The Godfather was Cazale’s feature movie start. The movie’s star, Marlon Brando, was one of Cazale’s idols. The movie broke box office records and made Cazale and several other previously unknown co-stars famous. Coppola, impressed with Cazale’s abilities in the small act, wrote the part of Stan for him in his next movie, The Conversation (1974), in which he co-acted with Gene Hackman. In 1974 he reprised his act as Fredo Corleone, now significantly expanded, in The Godfather Part II. Bruce Fretts, in Entertainment Weekly, wrote that “Cazale’s devastatingly raw turn intensifies the impact of the drama’s emotional climax”.[better source needed] Co-star Dominic Chianese said: “John could open up his heart, so it could be hurt. That’s a talent few actors have.”[better source needed]

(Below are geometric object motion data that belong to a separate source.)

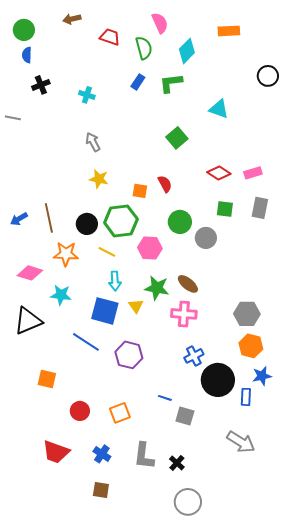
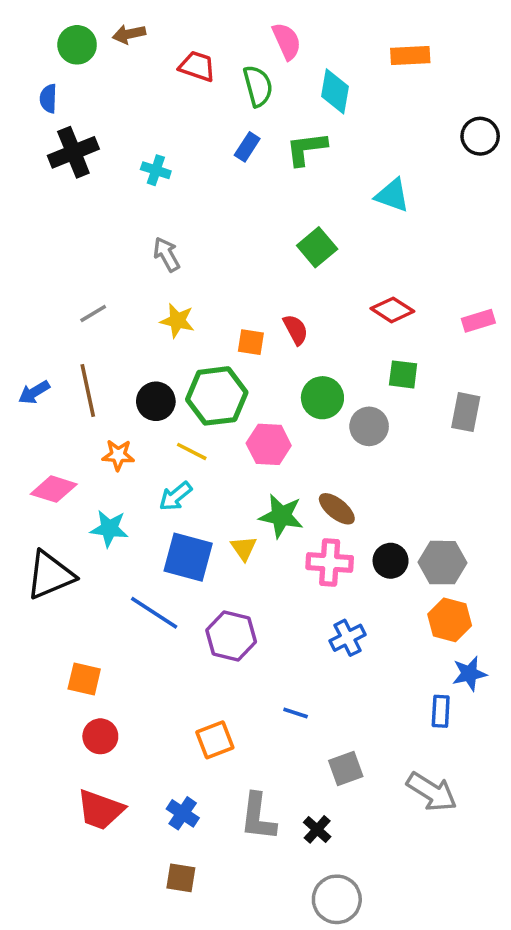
green circle: (24, 30) -> (77, 45), moved
cyan diamond: (187, 51) -> (335, 91), turned -35
black cross: (41, 85) -> (73, 152), size x1.5
gray line: (13, 118) -> (93, 314), moved, turned -42
pink rectangle: (253, 173) -> (478, 321), moved
gray rectangle: (260, 208) -> (466, 412), moved
orange star: (66, 254) -> (118, 455), size x0.7
cyan arrow: (115, 281) -> (176, 496), moved, turned 54
black circle: (218, 380) -> (391, 561), moved, size x0.6
red circle: (80, 411) -> (100, 736), moved
gray square: (185, 416) -> (346, 769), moved, turned -36

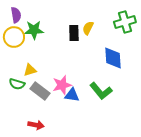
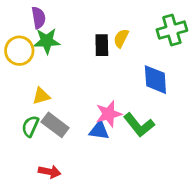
purple semicircle: (16, 15) -> (39, 18), moved
green semicircle: (17, 84) -> (30, 126), moved, turned 98
pink star: (62, 85) -> (109, 114), moved

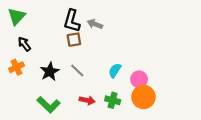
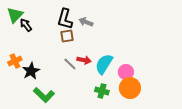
black arrow: (24, 44) -> (26, 25), moved
cyan semicircle: (115, 70) -> (104, 64), size x1.5
black star: (50, 72) -> (31, 71), moved
red arrow: (87, 100) -> (84, 60), moved

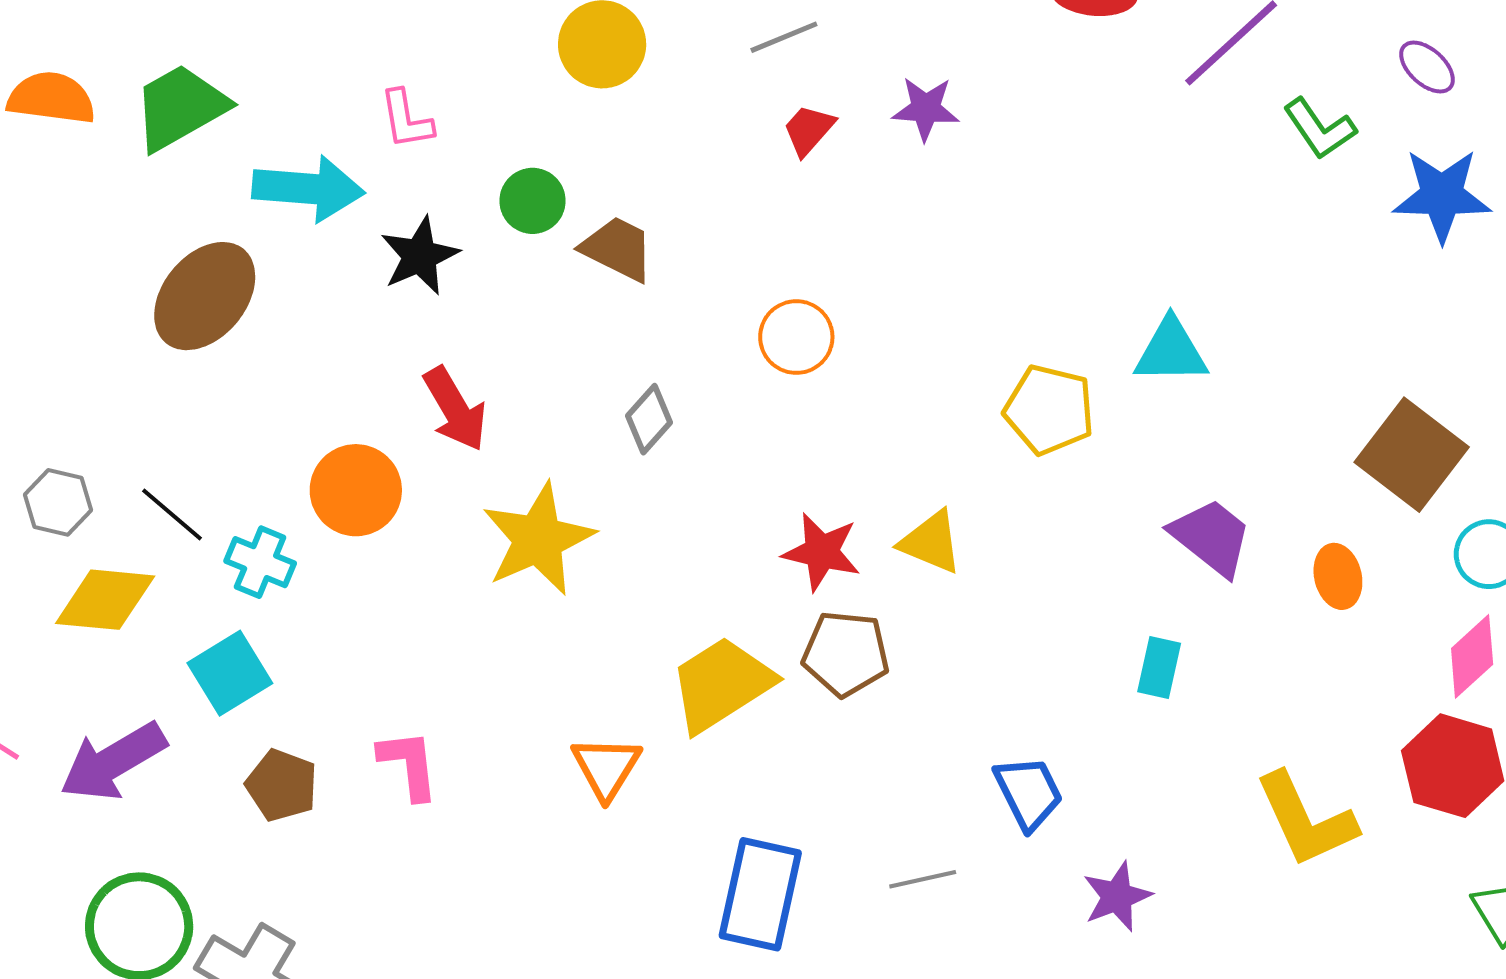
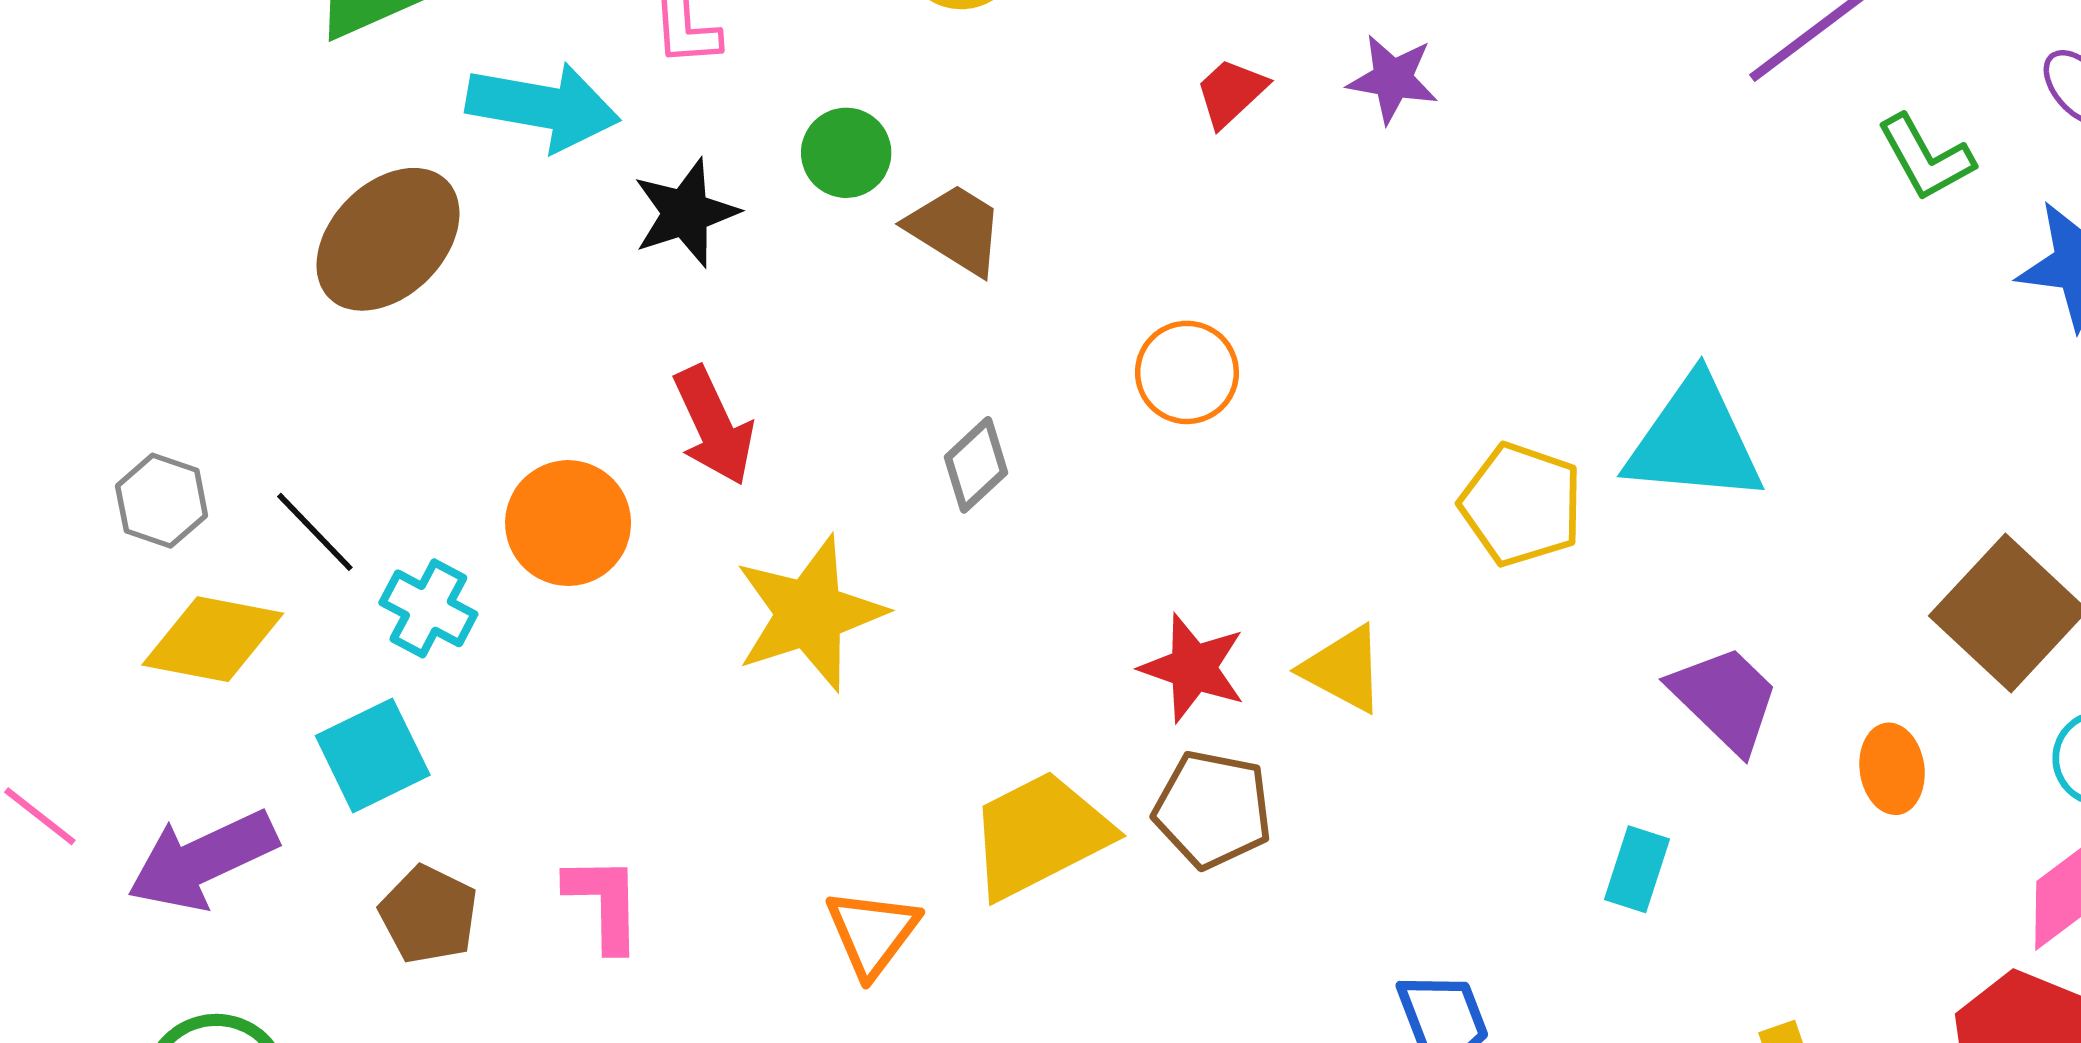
cyan triangle: (1171, 351) -> (1694, 441), size x1.4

He again acted alongside Pacino in Sidney Lumet’s 1975 movie Dog Day Afternoon. The movie’s screenwriter Frank Pierson said “the movie had been cast with many of the actors that Al Pacino had worked with in New York, including John Cazale, who was a close friend and collaborator in The Godfather.” For his act as Sal he was nominated for the Golden Globe Award for Best Supporting Actor. Sidney Lumet declared:
One of the things that I love about the casting of John Cazale was that he had a tremendous sadness about him. I don’t know where it came from; I don’t believe in invading the privacy of the actors that I work with, or getting into their heads. But, my God—it’s there—every shot of him. And not just in this movie, but in Godfather II also.